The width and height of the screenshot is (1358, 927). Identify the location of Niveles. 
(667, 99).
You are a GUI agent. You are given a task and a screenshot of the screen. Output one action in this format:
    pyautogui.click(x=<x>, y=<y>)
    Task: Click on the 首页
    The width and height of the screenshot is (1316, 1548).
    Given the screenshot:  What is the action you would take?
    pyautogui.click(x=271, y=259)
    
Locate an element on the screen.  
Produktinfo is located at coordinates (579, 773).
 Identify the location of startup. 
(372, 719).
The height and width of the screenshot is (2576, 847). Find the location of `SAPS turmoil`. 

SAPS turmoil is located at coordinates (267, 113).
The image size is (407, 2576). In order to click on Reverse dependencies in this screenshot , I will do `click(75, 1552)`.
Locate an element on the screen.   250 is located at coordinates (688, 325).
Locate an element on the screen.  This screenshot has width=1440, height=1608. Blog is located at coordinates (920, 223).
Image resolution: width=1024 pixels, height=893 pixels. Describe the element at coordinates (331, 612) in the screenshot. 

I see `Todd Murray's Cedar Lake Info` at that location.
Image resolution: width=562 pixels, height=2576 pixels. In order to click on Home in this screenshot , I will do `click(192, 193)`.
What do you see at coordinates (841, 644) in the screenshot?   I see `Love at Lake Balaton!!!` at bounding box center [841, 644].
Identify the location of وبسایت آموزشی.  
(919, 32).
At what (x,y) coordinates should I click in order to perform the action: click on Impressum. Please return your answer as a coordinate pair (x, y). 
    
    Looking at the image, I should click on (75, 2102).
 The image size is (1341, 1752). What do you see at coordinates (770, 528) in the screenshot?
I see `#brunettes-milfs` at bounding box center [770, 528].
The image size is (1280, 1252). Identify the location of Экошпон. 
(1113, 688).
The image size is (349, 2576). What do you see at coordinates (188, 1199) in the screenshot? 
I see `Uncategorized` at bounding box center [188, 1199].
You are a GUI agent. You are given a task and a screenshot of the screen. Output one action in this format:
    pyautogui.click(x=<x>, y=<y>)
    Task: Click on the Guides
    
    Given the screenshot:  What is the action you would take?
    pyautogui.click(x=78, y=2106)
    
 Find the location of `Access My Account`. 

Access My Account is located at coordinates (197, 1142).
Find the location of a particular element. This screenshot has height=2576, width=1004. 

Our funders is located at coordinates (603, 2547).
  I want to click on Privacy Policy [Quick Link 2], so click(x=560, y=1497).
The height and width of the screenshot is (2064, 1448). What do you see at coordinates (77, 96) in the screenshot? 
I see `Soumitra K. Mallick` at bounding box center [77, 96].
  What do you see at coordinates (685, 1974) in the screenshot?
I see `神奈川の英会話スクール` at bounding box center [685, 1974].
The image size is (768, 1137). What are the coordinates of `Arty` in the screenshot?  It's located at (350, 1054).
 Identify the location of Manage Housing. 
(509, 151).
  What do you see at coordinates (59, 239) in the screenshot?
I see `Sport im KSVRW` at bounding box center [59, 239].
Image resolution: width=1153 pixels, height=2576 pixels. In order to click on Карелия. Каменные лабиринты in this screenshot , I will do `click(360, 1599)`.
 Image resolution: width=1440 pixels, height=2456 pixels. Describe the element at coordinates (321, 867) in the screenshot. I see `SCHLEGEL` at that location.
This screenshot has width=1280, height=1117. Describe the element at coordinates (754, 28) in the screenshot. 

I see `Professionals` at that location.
# # #
* [Task description]: Your reply should be nothing but the lines from the one containing "Find the location of a" through the last line above, copied exactly; please include both ends.

* [Exercise result]:
Find the location of a particular element. This screenshot has height=2576, width=1004. 

Our funders is located at coordinates (603, 2547).
  I want to click on Privacy Policy [Quick Link 2], so click(x=560, y=1497).
The height and width of the screenshot is (2064, 1448). What do you see at coordinates (77, 96) in the screenshot? 
I see `Soumitra K. Mallick` at bounding box center [77, 96].
  What do you see at coordinates (685, 1974) in the screenshot?
I see `神奈川の英会話スクール` at bounding box center [685, 1974].
The image size is (768, 1137). What are the coordinates of `Arty` in the screenshot?  It's located at (350, 1054).
 Identify the location of Manage Housing. 
(509, 151).
  What do you see at coordinates (59, 239) in the screenshot?
I see `Sport im KSVRW` at bounding box center [59, 239].
Image resolution: width=1153 pixels, height=2576 pixels. In order to click on Карелия. Каменные лабиринты in this screenshot , I will do `click(360, 1599)`.
 Image resolution: width=1440 pixels, height=2456 pixels. Describe the element at coordinates (321, 867) in the screenshot. I see `SCHLEGEL` at that location.
This screenshot has width=1280, height=1117. Describe the element at coordinates (754, 28) in the screenshot. 

I see `Professionals` at that location.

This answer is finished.